Passamos o resto da tarde, tentando treinar o Neguinho. Sim, tentando. Porque alguns comandos pareciam ser complexos demais e ele não conseguiu seguir. Nessas horas ele fazia cara de confuso (cachorro tem cara de confuso?) e decidia que a melhor opção era deitar de barriga para cima. A Lizzy coçava a lateral do seu corpo com o pé e ele colocava a língua para fora, claramente se divertindo.

“Chris, olha isso.” Me abaixei e percebi uma mancha na barriga dele. Parecia muito com...

“Lizzy, você sabe com o que isso parece?” Ela franziu o cenho.

“Parece familiar, mas não consigo lembrar.”

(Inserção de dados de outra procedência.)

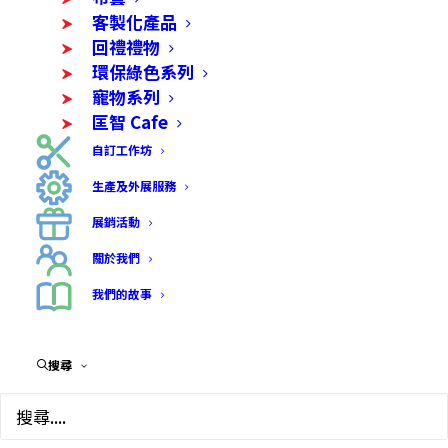
客製化產品
回禮禮物
環保綠色系列
寵物系列
匡智 Cafe
自訂工作坊
生產及外展服務
展銷活動
關於我們
我們的故事
搜尋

“É igual a folha de bordo da bandeira do Canadá.” Quando ela notou, começou a rir.

“É mesmo!” Realmente era engraçado.

“Sério, quantas nacionalidades esse cachorro tem?”

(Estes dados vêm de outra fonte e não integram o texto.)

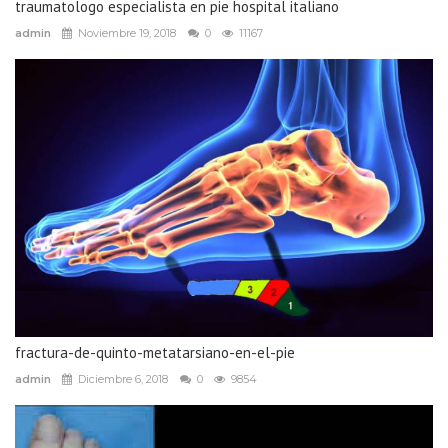
traumatologo especialista en pie hospital italiano
admin
Noviembre 19, 2018
0
11167
fractura-de-quinto-metatarsiano-en-el-pie
admin
Diciembre 6, 2018
0
9854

“Pena que eu não sei francês para ver se ele corresponde.”

Talvez, percebendo que a gente estava rindo dele, o Neguinho começou a rosnar. Paramos de rir e nos afastamos um pouco. Ele não gosta de ser zoado… Mas continuamos rindo por dentro.

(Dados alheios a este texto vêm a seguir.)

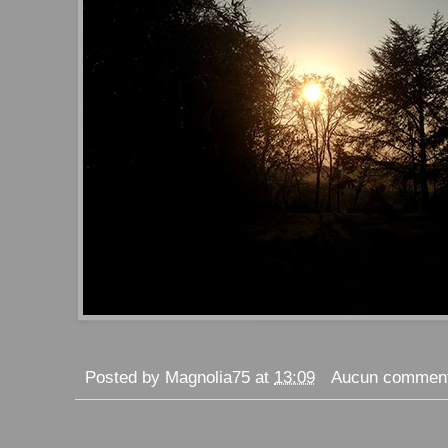
Posted by
Magnolia75
at
13:09
Aucun comment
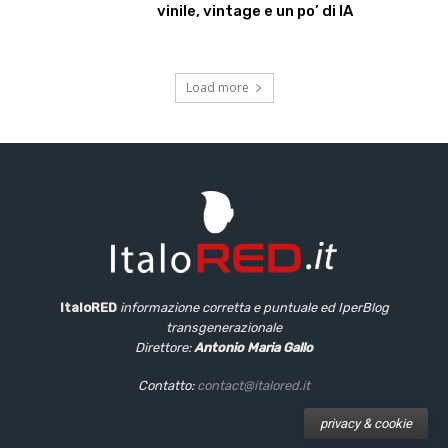
vinile, vintage e un po’ di IA
Load more
ItaloRED
informazione corretta e puntuale
ed IperBlog
transgenerazionale
Direttore:
Antonio Maria Gallo
Contatto:
contact@italored.it
privacy & cookie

No decorrer da semana eu continuei treinando ele com a ajuda da Lizzy e algumas dicas do Greg. Um dos pequenos problemas com o Neguinho é que ele se assustava um pouco com os sinos que minha mãe tinha colocado em todas as portas, então ele ficava meio ressabiado em casa. Mas fora isso, ele tinha se apossado da poltrona do meu pai. No começo era até trabalhoso tirar ele de lá, mas três dias depois eu fiz um surpresa para ele.

Quando ele entrou na sala com o jornal e viu o Neguinho na poltrona, eu vi que ele tomou ar para reclamar. Nem esperei ele falar, agi logo.

Para-te, Negrito. Senta-te.” Na hora o cachorro desceu da poltrona e veio sentar aos meus pés no sofá. Meu pai me olhou surpreso e impressionado.

“O que foi isso?”

“O Neguinho parece ser porto riquenho então eu tenho que treiná-lo em espanhol.”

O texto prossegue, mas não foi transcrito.